Ennore goes to battle again
The Hindu
Residents of Ennore grapple with effects of ammonia leak, causing panic & health risks in the area.
As residents of Ennore in north Chennai drew the curtains on December 26, they had no clue to the impending period of panic that was to hit them soon, mere weeks after they grappled with the effects of an oil spill. At Periyakuppam, when Doulath Begum, 27, went to the bathroom some time after 11 p.m., she sensed a strange pungent odour. Her husband, K. Balachandar, 34, said it could be the mosquito repellent they had lit up. As she insisted that the odour was coming in through the ventilator, he opened their front door ajar to a strong gush of pungent ammonia, a smell they were far too familiar with.
At the same time, one of the workers leaving the nearby factories — the workers being the first to breathe in ammonia and quickly alert locals — began banging on Mr. Balachandar’s door, yelling about a ‘tank burst’. So, he immediately tied a damp cloth around his nose and rushed out with his wife and child. They came onto the streets to find chaos.

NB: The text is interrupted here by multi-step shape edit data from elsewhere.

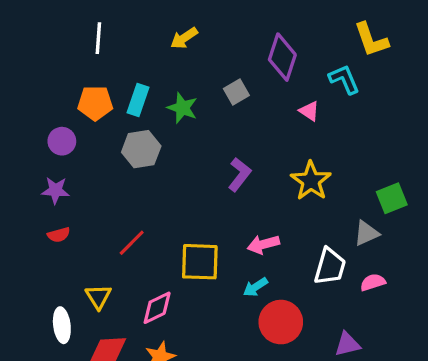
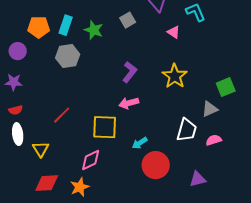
pink arrow: (263, 244) -> (129, 103), moved
pink diamond: (157, 308) -> (91, 160), moved
white ellipse: (62, 325) -> (18, 134), moved

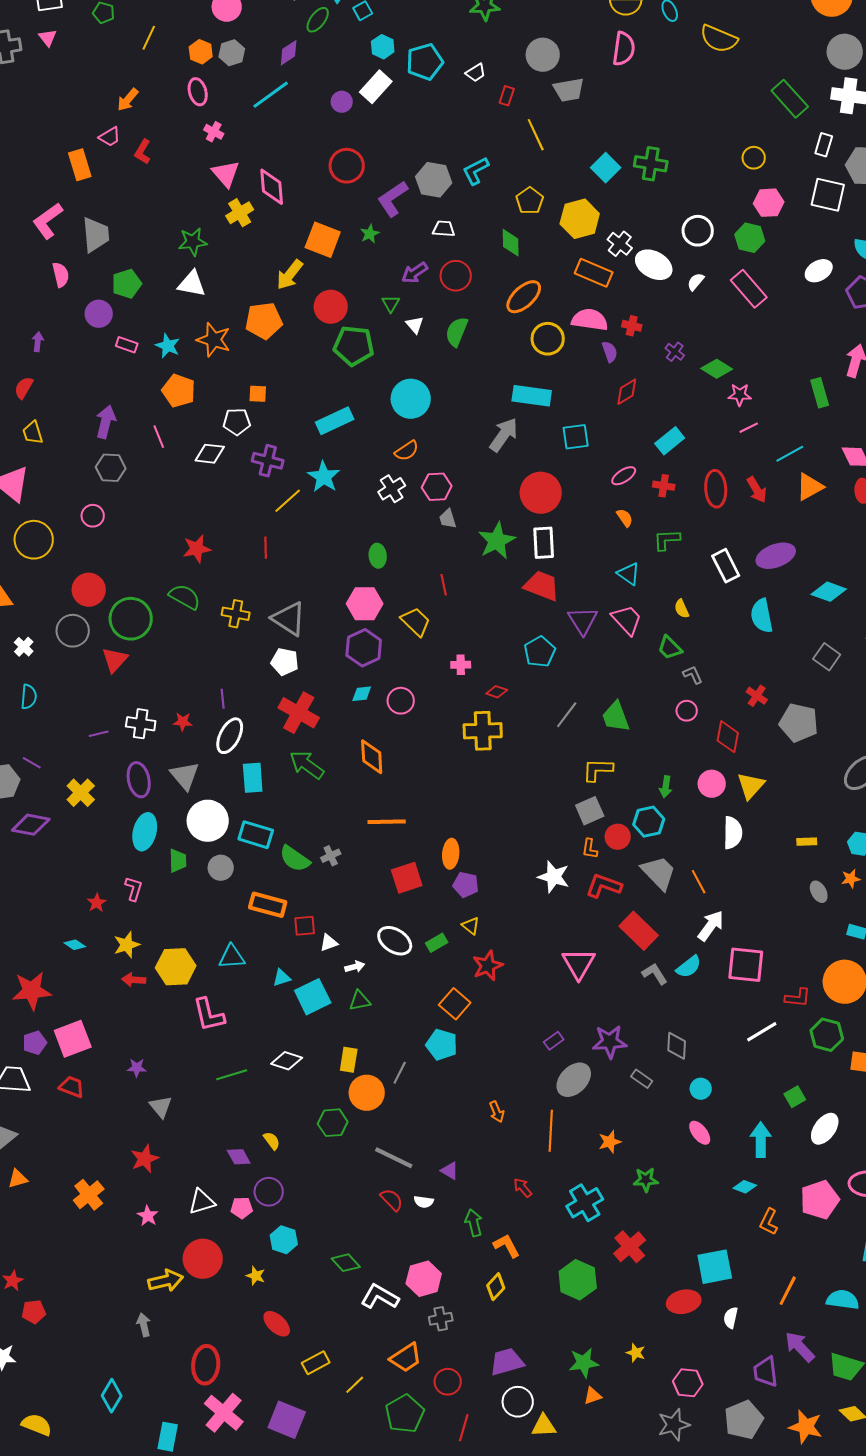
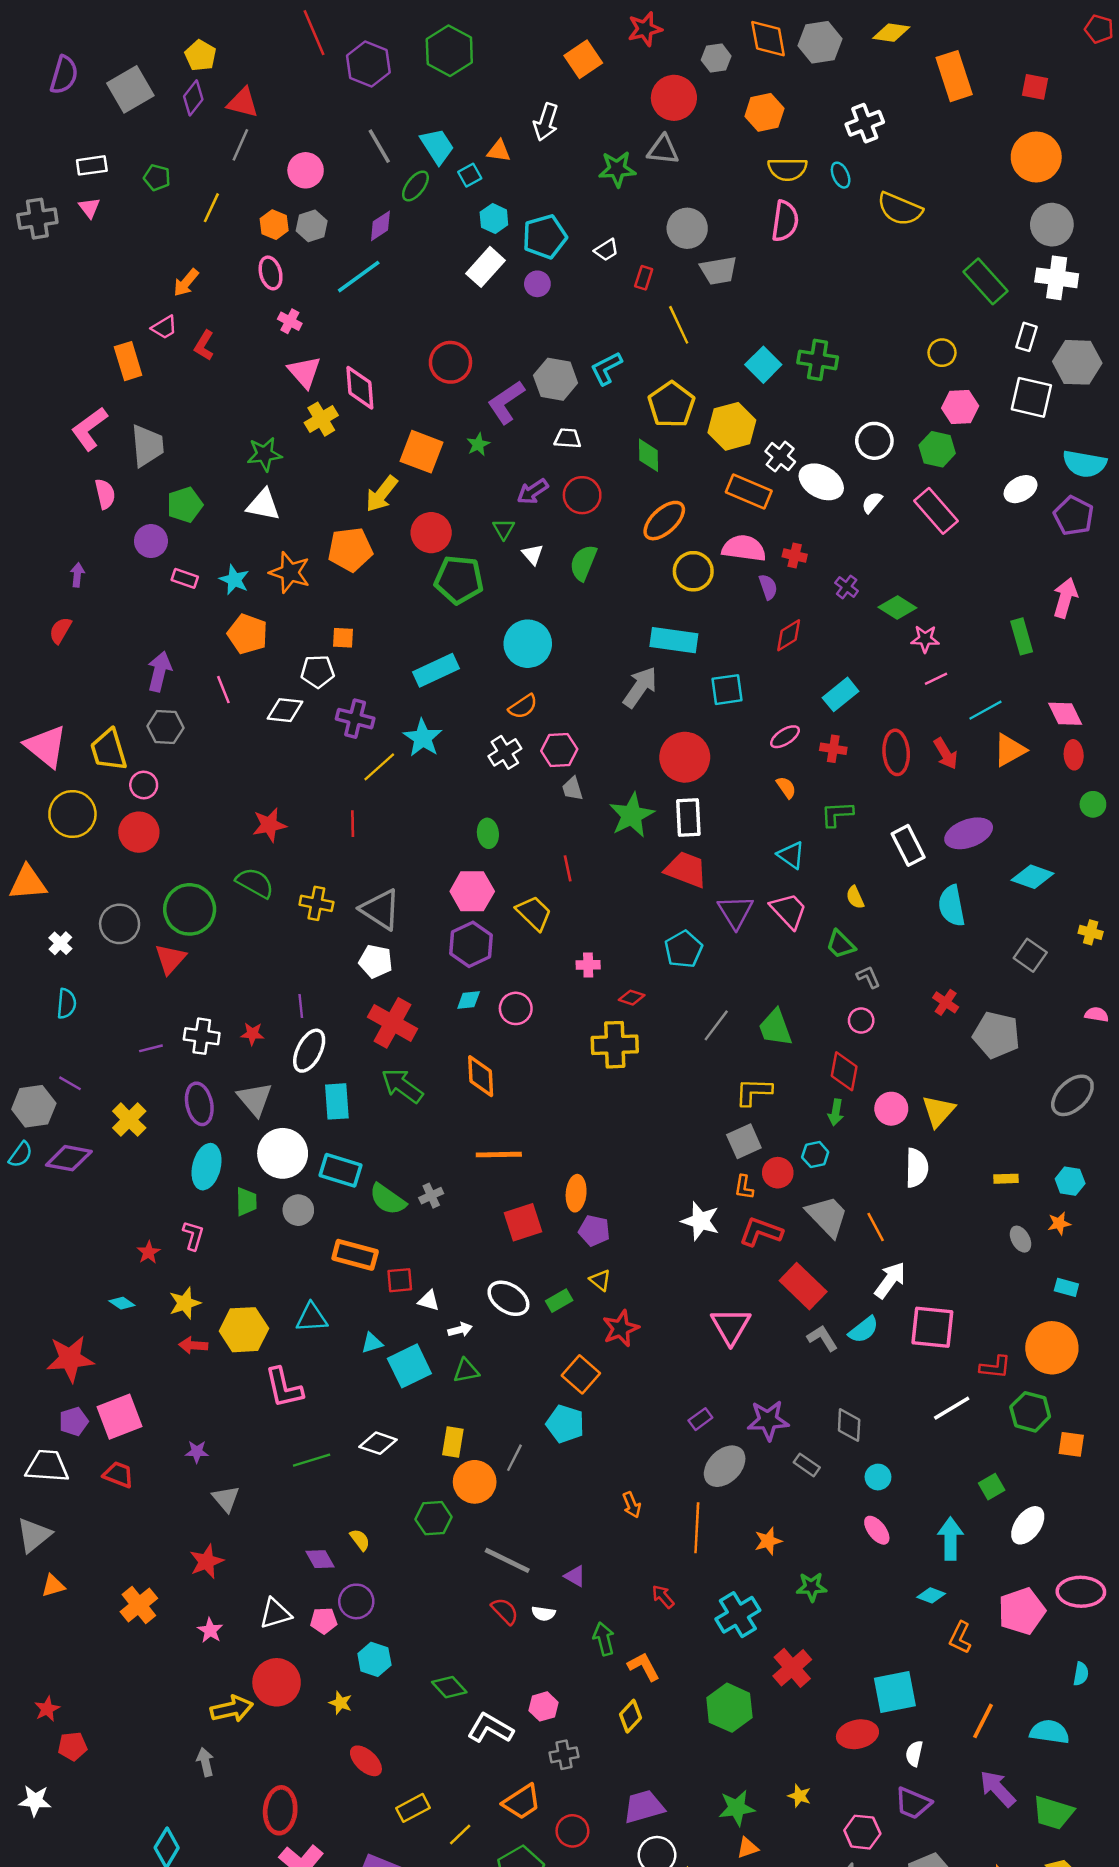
purple circle: (342, 102) -> (537, 284), moved
yellow pentagon: (530, 201) -> (671, 405), size x1.4
yellow trapezoid: (33, 433) -> (109, 750), moved, size x1.5
red circle: (89, 590) -> (139, 832), moved
red diamond: (728, 737) -> (844, 1071), moved
cyan hexagon: (649, 822) -> (815, 1155), size x0.7
white triangle: (329, 943) -> (429, 1301), turned 36
pink hexagon: (424, 1279) -> (543, 1706), size x0.7
purple trapezoid: (766, 1372) -> (913, 1803), moved, turned -60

No tank had ‘burst’. But, around 11.30 p.m. on December 26, there was a leak in the ammonia unloading pipelines of Coromandel International Limited, a fertiliser manufacturing unit at Ennore, about 2 feet from the shore, according to an official statement released the next day. When the pipelines are not in use, they are maintained at 2 kg/cm2 vapour pressure. Thirty-six hours before the transfer of ammonia, which the company receives in a 3,000-8,000-tonne monthly shipment, the pipeline is put through a pre-cooling process. During this process, gas bubbles rose out of the subsea pipeline, spreading the stench.
Without any information as to what was happening, hundreds of residents living close to the unit assumed the worst and started moving out of their homes towards Thiruvottiyur. “When we came outside, the smell was so strong that it immediately caused a choking sensation,” says Vijaya, a resident of Chinnakuppam.
By 12.30 a.m., the district authorities and the police were alerted. A couple of government buses came to ferry residents out and the police told people that it was only a leak, which was fixed. Hundreds of people stayed at a community hall near the office of Thiruvottiyur MLA K.P. Shankar until the next morning. Fifty-two people were admitted to hospital as they experienced breathing difficulties.
According to a statement from the Tamil Nadu Pollution Control Board (TNPCB), a message was received from the unit at 12.45 a.m. Reaching the site at 2.15 a.m., officials of the TNPCB and the Directorate of Industrial Safety and Health (DISH) learnt that the unit immediately started depressurising the pipeline by diverting the ammonia vapour to the flare and completed the operation within 20 minutes.
Though those admitted to hospital have been discharged since, the impact on the environment must be studied. At 3.49 a.m. ammonia in the sea was 10 times the allowed level, with 49 mg/litre, as against the marine discharge standard of 5 mg/litre. In the air, near the pipeline leak area, at 3.51 a.m. the TNPCB measured it to be 3 ppm (2090 microgram/m3 as against 400 microgram/m3 on a 24-hour average) — five times the allowed level. From 4.02 a.m. to 4. 24 a.m., officials recorded the levels moving southwards from Thalankuppam to Periyakuppam, Chinnakuppam, Ernavurkuppam, Kathivakkam Railway Bridge, Ennore Gulf Oil gate, and Ennore bus depot — all measuring 0 ppm.